Uranium One, Canada’s No. 2 uranium producer, said it had entered into an agreement with Russian uranium company Atomredmetzoloto and its affiliate, Effective Energy, collectively termed ARMZ, to go private in a deal that values the company at $2.74 billion Canadian ($2.79 billion).
The company said that ARMZ will buy all the common shares that ARMZ and its affiliates do not already own for $2.86 Canadian per share.
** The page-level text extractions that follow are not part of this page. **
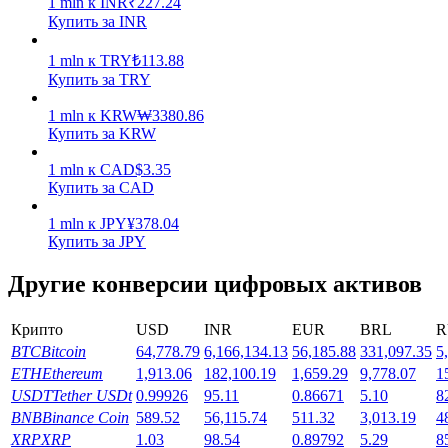
1
mln
к
INR
₹
227.24
Купить за INR
Заработок
1
mln
к
TRY
₺
113.88
Купить за TRY
1
mln
к
KRW
₩
3380.86
Купить за KRW
1
mln
к
CAD
$
3.35
Купить за CAD
1
mln
к
JPY
¥
378.04
Купить за JPY
Силовая свинья
Другие конверсии цифровых активов
Получайте конкурентные награды ежедневно
Крипто
USD
INR
EUR
BRL
R
BTC
Bitcoin
64,778.79
6,166,134.13
56,185.88
331,097.35
5
ETH
Ethereum
1,913.06
182,100.19
1,659.29
9,778.07
1
USDT
Tether USDt
0.99926
95.11
0.86671
5.10
8
BNB
Binance Coin
589.52
56,115.74
511.32
3,013.19
4
XRP
XRP
1.03
98.54
0.89792
5.29
8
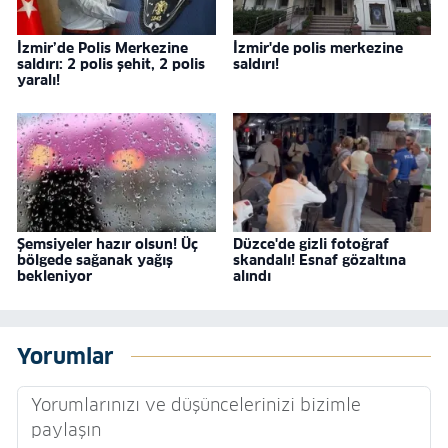
İzmir’de Polis Merkezine
İzmir'de polis merkezine
saldırı: 2 polis şehit, 2 polis
saldırı!
yaralı!
Şemsiyeler hazır olsun! Üç
Düzce'de gizli fotoğraf
bölgede sağanak yağış
skandalı! Esnaf gözaltına
bekleniyor
alındı
Yorumlar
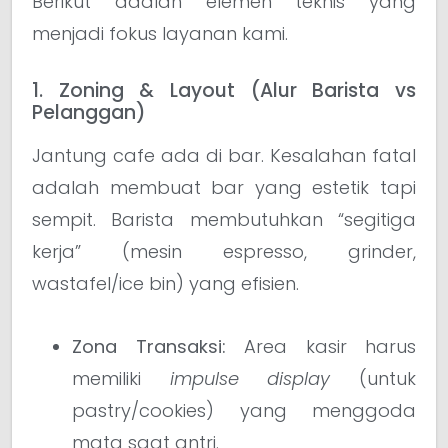
Berikut adalah elemen teknis yang
menjadi fokus layanan kami.
1. Zoning & Layout (Alur Barista vs
Pelanggan)
Jantung cafe ada di bar. Kesalahan fatal
adalah membuat bar yang estetik tapi
sempit. Barista membutuhkan “segitiga
kerja” (mesin espresso, grinder,
wastafel/ice bin) yang efisien.
Zona Transaksi:
Area kasir harus
memiliki
impulse display
(untuk
pastry/cookies) yang menggoda
mata saat antri.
ARMZ and its affiliates, who currently own 51.4 percent of Uranium One’s common shares, will buy the remaining shares at $1.33 billion Canadian, according to Thomson Reuters data.
The Toronto-based miner owns assets in Kazakhstan, the United States and Australia, and is the operator of the Mkuju River project in Tanzania.
The agreement provides for a non-solicitation covenant from Uranium One and ARMZ with a “right to match.” It also requires Uranium One to pay a termination fee equal to $45 million Canadian in certain circumstances.
The transaction, approved by the Uranium One board, is expected to be completed in the second quarter of 2013, the company said in a statement.
Canaccord Genuity Corp. was the financial adviser to the independent committee that was set up by the Uranium One board for this deal while ARMZ was advised by BMO Capital Markets.